I believe I can learn something from nearly anyone if I am compassionate, kind, unprejudiced in view, and humble as best as I can be. Everyone has their own dharma (truth/way) and I acknowledge that you don’t have to be the Dalai Lama to harbor opportunity for insight.

It’s a very Mahayana thing to believe that everyone can become enlightened and be a Buddha, and I truly believe this. Mahayana explains that not only can people become Buddhas, but that they already are and they just don’t know it yet, and life is about waking up to that fact. As such, I know such amazing people, truly insightful and compassionate and kind people that I know they are Buddhas and bodhisattvas and so I try to learn what I can from them and cultivate my own enlightenment.

Zen monks are not like what you might expect. They don’t just sit on their butts all day meditating. They spend a majority of their time doing chores, mundane tasks, and other such activities but the trick is to turn these activities into a demonstration of your Buddhism. They think that you lose clarity of mind when you cloud it with thinking about the next ten things you still have to do. This is summed up in the sentences, “When you sweep, sweep. When you wash dishes, wash dishes.” Don’t think about the next thing, or multi task, but do something and do it right, not too fast and not too slow. One of my favorite quotes to this effect is from Kerouac who says, “Wash your dirty dishes like you are washing the infant Jesus.” This captures the care taken with mundane activities, and it all promotes that clarity of mind.
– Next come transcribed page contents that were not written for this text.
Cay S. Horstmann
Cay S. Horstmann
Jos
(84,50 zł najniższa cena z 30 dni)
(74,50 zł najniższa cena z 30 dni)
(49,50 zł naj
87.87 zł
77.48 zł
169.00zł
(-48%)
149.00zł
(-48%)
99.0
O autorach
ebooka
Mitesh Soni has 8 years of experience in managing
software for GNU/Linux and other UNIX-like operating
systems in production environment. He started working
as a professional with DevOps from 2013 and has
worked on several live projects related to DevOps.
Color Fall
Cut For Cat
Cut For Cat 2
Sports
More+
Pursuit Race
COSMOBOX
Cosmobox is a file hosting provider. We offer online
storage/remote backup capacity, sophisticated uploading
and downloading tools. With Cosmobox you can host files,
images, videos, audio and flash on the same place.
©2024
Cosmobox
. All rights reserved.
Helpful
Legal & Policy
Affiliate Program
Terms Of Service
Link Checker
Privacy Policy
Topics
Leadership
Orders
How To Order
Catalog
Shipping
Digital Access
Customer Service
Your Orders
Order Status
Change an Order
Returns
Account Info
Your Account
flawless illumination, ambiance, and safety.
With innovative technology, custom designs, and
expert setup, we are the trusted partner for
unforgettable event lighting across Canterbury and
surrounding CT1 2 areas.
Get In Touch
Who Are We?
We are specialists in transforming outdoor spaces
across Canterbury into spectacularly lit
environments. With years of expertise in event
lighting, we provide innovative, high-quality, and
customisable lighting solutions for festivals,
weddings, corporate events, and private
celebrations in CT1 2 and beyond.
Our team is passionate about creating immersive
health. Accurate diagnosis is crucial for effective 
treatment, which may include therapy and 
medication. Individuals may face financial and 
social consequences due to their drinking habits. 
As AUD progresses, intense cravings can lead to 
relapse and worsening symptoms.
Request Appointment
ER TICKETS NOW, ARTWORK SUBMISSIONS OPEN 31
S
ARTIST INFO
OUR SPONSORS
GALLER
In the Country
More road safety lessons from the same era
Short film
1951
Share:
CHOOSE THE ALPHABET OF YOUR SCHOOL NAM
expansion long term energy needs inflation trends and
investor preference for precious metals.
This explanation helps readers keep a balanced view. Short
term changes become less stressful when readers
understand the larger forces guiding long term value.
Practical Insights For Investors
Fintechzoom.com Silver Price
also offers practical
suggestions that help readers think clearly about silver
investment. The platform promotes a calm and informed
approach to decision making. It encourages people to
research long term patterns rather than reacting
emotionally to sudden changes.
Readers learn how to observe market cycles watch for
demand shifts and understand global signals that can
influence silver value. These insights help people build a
Another thing that I learned from Buddhism and my studies is the beauty and inherent wisdom in nature. Nature is so free from the machinations and constructions of mankind and as such is less affected. There is more purity to it and so I turn to nature like another teacher. If there is a loving-god-like presence in the universe, in my opinion, it is nature. I’m obsessed by birds and animals and I love water. I grew up on the ocean and later moved to the mid west, but even here at Baldwin-Wallace College, as you can see from many of my writings, Coe Lake has become a refuge for me, as have the Metro Parks and the river. Many times I’ve ridden my bike or hiked through these places and thought, “Time stands still here, how can there possibly be a world of suffering outside this place?” and use that as a basis for my meditations. Hell, last week I lost my phone because while drunk I took a fancy to how starry it was outside, and set my phone down in the grass and simply lay down looking up at the stars, forgetting on my way back inside. I even slept in the yard Saturday night in just my sleeping bag because it was so wonderful out. I love nature and I learned to listen to nature studying Buddhism.

I really don’t care what religion anyone follows one way or the other so long as they are trying to be happy, lead a better life, and aren’t harming anyone else. I’m not trying to proselytize here either because Buddhism isn’t for everyone.

A benefit of Buddhism is that it is completely flexible. The nature of a philosophy based in inquiry is that is is dynamic and ready to adapt to your circumstance.

I don’t think what started all this or what comes after this are ultimately important questions to ask. I won’t waste my life pondering these questions because I am in it now and I want to find out how to become enlightened and how to make others happy. My whole life is one meditation, in that sense.

To conclude (because I could ramble forever but won’t), I encourage anyone who has an interest in Buddhism to contact me! Please! It’s like my favorite thing in the world to talk about, and I can recommend or even send you books that can explain things better than I ever could in a single post. If you want anything clarified, want to dispute something, or want to share your Buddhism or your own beliefs, please please please do not hesitate!

Everyone’s Buddhism is different, and that is mine.